Stored dataset items.
####################

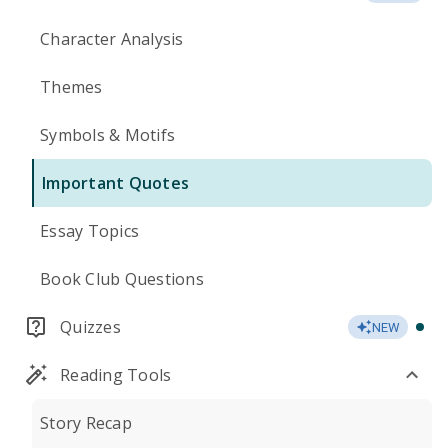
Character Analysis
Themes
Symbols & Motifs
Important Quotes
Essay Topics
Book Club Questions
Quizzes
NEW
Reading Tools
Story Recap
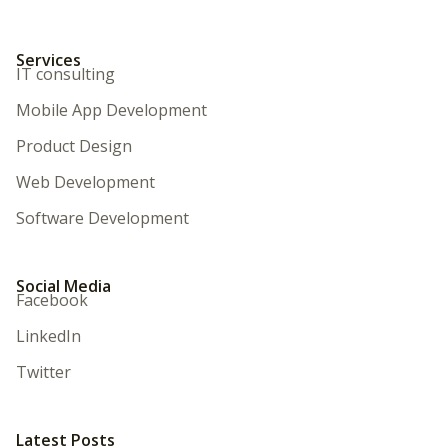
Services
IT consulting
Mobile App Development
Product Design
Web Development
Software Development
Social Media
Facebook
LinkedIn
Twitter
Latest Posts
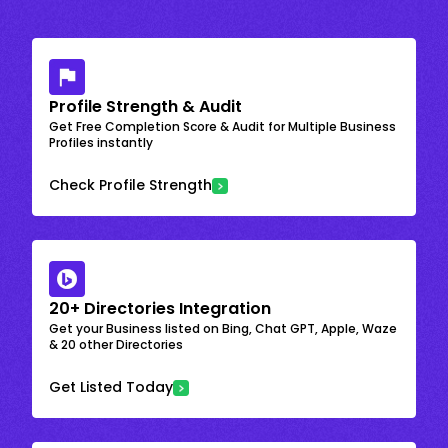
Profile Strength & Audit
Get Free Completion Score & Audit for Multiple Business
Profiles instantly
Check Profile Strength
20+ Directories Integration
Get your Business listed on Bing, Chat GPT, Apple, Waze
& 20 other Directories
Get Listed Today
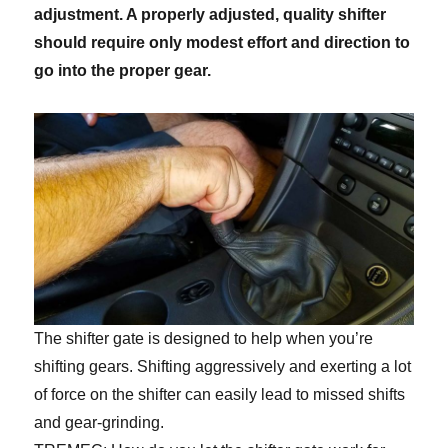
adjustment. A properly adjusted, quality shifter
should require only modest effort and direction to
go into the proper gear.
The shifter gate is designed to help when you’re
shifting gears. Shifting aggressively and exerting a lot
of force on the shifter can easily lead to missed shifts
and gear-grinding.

####################

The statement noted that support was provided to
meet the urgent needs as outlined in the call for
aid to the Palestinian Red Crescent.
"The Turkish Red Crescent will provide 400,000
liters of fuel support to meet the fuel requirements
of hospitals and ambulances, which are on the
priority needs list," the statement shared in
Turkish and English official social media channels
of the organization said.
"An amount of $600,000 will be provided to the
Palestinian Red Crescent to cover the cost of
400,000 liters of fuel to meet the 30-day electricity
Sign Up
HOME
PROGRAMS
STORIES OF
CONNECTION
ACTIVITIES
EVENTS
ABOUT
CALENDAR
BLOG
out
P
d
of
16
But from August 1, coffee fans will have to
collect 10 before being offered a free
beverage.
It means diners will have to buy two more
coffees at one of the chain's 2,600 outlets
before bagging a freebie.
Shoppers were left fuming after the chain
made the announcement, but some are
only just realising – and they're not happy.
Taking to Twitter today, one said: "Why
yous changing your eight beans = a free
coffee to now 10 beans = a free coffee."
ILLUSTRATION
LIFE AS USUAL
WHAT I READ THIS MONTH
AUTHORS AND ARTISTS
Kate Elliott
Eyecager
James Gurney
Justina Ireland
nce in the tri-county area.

####################

What you have to do. Both the line containing "Character Analysis" and the line containing "shifting gears. Shifting" above belong in the output, as do the lines between them. Print them exactly, without pictures.

Output below.
Character Analysis
Themes
Symbols & Motifs
Important Quotes
Essay Topics
Book Club Questions
Quizzes
NEW
Reading Tools
Story Recap
Services
IT consulting
Mobile App Development
Product Design
Web Development
Software Development
Social Media
Facebook
LinkedIn
Twitter
Latest Posts
Profile Strength & Audit
Get Free Completion Score & Audit for Multiple Business
Profiles instantly
Check Profile Strength
20+ Directories Integration
Get your Business listed on Bing, Chat GPT, Apple, Waze
& 20 other Directories
Get Listed Today
adjustment. A properly adjusted, quality shifter
should require only modest effort and direction to
go into the proper gear.
The shifter gate is designed to help when you’re
shifting gears. Shifting aggressively and exerting a lot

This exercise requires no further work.